As Clare pointed out it would appear to be the intermediate stops that make a big difference (21m - 9M), and if these are not long enough then it may be too late by the time you get to 6m.

The ratio deco of 1:1 was designed to only use 1 deco gas eg 50% and not to use O2 at 6. So in theory we could do a bit less at 6m (and up).

If we beleive the Oxygen window works (whole seperate discussion), then deco on O2 at 6m is far more efficient than at 3m. This is not really reflected in any of the models. But then who says the "models" are right :)

If I was using O2 on this dive then all I would really be prepared to do is shorten the 6m and up.

Regards
 
#35 ·
On the whole loop thing.

Remember the KISS is a MCCR so doesn't adjust it's addition of O2 automatically. If I am working hard on the surface, I can feel the loop getting tighter as it shrinks, due to me metabolising the O2. Not a problem I just touch the O2 add button to top it up.

At 6m, breathing pure O2, the only way the ppO2 can change is if the percentage of O2 in the loop changes. And the only way it can do this is if inerts are off-gassed into the loop.

This will be picked up by the cells (assuming they are working of course).

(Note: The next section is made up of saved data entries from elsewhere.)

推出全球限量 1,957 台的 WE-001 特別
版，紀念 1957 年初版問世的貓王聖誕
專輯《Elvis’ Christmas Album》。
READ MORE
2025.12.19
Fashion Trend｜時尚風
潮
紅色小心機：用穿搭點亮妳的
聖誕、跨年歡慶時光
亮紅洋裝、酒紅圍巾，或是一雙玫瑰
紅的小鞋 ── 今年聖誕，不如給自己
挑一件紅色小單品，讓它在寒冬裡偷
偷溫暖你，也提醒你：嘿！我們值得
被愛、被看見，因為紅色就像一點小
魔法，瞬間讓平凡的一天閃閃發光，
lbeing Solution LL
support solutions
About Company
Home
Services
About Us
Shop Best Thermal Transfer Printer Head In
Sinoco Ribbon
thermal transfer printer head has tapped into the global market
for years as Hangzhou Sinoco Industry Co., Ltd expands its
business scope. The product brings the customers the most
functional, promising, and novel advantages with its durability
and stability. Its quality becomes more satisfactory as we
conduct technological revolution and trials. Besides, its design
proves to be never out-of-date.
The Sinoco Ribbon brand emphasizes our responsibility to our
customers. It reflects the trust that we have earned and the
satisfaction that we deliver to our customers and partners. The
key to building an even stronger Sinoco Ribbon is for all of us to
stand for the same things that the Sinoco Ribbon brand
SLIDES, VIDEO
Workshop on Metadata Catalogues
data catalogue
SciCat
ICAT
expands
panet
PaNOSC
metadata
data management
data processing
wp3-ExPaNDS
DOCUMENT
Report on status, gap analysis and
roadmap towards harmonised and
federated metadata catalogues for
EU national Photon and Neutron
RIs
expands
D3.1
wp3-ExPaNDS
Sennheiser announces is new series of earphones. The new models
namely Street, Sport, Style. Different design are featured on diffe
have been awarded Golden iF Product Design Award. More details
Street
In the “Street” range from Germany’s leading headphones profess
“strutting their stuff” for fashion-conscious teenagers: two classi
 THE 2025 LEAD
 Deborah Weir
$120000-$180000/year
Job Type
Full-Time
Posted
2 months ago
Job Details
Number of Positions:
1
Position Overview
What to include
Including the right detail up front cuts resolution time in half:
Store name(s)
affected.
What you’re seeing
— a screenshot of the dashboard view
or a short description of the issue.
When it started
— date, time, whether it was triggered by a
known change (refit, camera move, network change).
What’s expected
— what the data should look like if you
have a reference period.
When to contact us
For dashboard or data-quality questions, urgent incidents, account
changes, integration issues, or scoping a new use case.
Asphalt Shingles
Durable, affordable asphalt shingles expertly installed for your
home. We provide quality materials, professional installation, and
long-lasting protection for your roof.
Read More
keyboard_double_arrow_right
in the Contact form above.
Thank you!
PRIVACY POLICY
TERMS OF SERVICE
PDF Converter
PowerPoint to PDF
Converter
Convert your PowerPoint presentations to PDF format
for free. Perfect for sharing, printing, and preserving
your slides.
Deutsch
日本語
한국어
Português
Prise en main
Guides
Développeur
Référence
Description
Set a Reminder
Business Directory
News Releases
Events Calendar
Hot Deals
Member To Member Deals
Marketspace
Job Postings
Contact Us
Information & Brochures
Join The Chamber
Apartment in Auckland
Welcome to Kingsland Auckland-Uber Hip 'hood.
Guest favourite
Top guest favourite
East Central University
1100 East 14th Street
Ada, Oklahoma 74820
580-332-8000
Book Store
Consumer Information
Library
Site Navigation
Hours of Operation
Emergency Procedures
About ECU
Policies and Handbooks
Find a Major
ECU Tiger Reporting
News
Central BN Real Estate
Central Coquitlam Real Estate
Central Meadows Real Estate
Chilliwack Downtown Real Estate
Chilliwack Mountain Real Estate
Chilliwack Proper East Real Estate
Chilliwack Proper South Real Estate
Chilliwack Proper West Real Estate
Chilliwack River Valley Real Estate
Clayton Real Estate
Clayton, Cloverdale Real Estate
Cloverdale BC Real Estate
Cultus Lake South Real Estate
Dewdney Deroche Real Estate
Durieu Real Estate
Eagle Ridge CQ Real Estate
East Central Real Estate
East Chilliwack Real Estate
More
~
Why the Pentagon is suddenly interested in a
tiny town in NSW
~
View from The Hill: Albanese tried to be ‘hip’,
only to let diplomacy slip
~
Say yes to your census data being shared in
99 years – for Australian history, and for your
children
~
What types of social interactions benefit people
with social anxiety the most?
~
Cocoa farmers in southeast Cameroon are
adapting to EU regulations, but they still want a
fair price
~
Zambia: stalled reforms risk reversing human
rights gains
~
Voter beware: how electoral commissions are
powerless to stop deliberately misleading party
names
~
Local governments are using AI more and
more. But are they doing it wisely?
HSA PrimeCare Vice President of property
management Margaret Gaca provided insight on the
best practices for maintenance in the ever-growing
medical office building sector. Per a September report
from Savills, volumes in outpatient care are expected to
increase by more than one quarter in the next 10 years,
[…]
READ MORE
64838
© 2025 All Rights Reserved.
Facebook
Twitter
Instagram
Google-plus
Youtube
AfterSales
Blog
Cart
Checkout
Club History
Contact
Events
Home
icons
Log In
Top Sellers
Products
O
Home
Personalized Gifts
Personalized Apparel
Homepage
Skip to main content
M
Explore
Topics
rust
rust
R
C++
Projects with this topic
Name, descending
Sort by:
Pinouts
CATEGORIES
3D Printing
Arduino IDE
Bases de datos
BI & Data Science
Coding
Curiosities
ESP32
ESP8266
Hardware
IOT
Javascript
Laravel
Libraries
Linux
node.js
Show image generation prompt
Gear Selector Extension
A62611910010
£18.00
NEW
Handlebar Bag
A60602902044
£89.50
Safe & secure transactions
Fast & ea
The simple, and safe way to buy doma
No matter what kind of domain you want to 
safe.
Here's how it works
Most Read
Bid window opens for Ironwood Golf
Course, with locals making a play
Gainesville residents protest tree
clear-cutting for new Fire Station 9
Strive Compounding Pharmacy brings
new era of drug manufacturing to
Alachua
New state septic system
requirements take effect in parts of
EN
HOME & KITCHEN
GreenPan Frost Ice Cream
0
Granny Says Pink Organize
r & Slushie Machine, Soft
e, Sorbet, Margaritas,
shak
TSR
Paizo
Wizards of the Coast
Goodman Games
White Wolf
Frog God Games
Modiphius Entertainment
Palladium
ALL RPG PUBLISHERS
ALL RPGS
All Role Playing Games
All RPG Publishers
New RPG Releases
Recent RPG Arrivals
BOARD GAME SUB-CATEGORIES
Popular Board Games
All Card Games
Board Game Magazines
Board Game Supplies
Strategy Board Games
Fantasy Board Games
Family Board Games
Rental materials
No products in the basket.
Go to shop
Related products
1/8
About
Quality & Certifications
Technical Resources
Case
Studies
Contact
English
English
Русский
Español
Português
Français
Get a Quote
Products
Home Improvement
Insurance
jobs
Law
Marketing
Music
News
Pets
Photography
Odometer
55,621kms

The bouyancy idea is a nice idea, but I personally find it much harder to control bouyancy on the rebreather than open circuit, despite not much OC diving these days. Although I'm told others find it easier to control their bouyancy on a rebreather than OC.

Janos
 
#36 ·
At 6m, breathing pure O2, the only way the ppO2 can change is if the percentage of O2 in the loop changes. And the only way it can do this is if inerts are off-gassed into the loop.
For sure. But I was wondering if this was a noticable effect. Is it? Any guess as to how much comes out?